Блажен Певец, Тебя поющий
В жару, в огне души своей! —
Доколе Милостию будешь,
Доколе права не забудешь,
С которым человек рожден;
Доколе гражданин довольный
Без страха может засыпать,
И дети — подданные вольны
По мыслям жизнь располагать,
Везде Природой наслаждаться,
Везде наукой украшаться,
И славить прелести Твои;
Доколе злоба, дщерь Тифона,
Пребудет в мрак удалена
От светло–золотого трона;
Доколе правда не страшна,
И чистый сердцем не боится
В своих желаниях открыться
Тебе, Владычице души;
Доколе всем даешь свободу,
И света не темнишь в умах;
Пока доверенность к народу
Видна во всех Твоих делах:
Доколе будешь свято чтима,
От подданных боготворима
И славима из рода в род.
Спокойствия Твоей державы
Ничто не может возмутить;
Для чад Твоих нет большей славы,
Как верность к Матери хранить,
Там трон вовек не потрясется,
Где он любовию брежется,
И где на троне — Ты сидишь.
Несколько дней спустя Карамзин встретил князя Трубецкого на Никольской.

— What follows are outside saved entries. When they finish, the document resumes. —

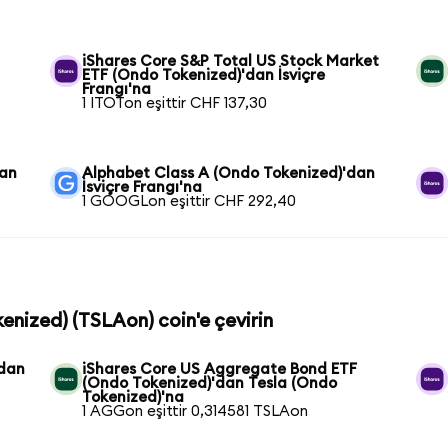
iShares Core S&P Total US Stock Market
ETF (Ondo Tokenized)'dan İsviçre
Frangı'na
1 ITOTon eşittir CHF 137,30
dan
Alphabet Class A (Ondo Tokenized)'dan
İsviçre Frangı'na
1 GOOGLon eşittir CHF 292,40
kenized) (TSLAon) coin'e çevirin
'dan
iShares Core US Aggregate Bond ETF
(Ondo Tokenized)'dan Tesla (Ondo
Tokenized)'na
1 AGGon eşittir 0,314581 TSLAon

— Николай Никитич, я сочинил стихи в защиту Николая Ивановича и перед тем, как поместить в журнале, хочу дать вам на прочтение.

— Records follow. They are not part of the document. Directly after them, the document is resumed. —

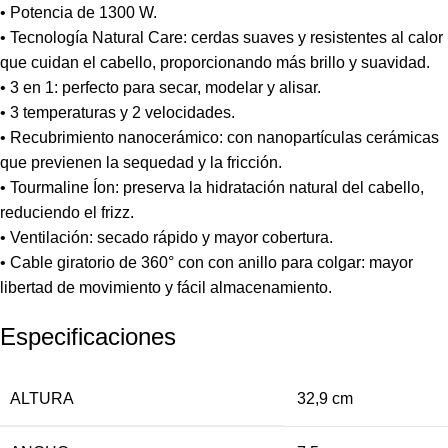
• Potencia de 1300 W.
• Tecnología Natural Care: cerdas suaves y resistentes al calor
que cuidan el cabello, proporcionando más brillo y suavidad.
• 3 en 1: perfecto para secar, modelar y alisar.
• 3 temperaturas y 2 velocidades.
• Recubrimiento nanocerámico: con nanopartículas cerámicas
que previenen la sequedad y la fricción.
• Tourmaline Íon: preserva la hidratación natural del cabello,
reduciendo el frizz.
• Ventilación: secado rápido y mayor cobertura.
• Cable giratorio de 360° con con anillo para colgar: mayor
libertad de movimiento y fácil almacenamiento.
Especificaciones
ALTURA
32,9 cm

Князь выставил вперед ладонь, как бы отстраняясь от Карамзина.
— Нет, нет, уволь, и читать не буду, не хочу отягощать совесть знанием таких вещей… И ты сам будь осмотрительнее. — Трубецкой перешел на шепот. — О тебе спрашивал Прозоровский. Ничего не могу сказать, поскольку дал слово его превосходительству, но знай: о тебе тоже спрашивали…
Трубецкой быстро поклонился и ушел.
Ода «К Милости» была напечатана в июньском номере «Московского журнала».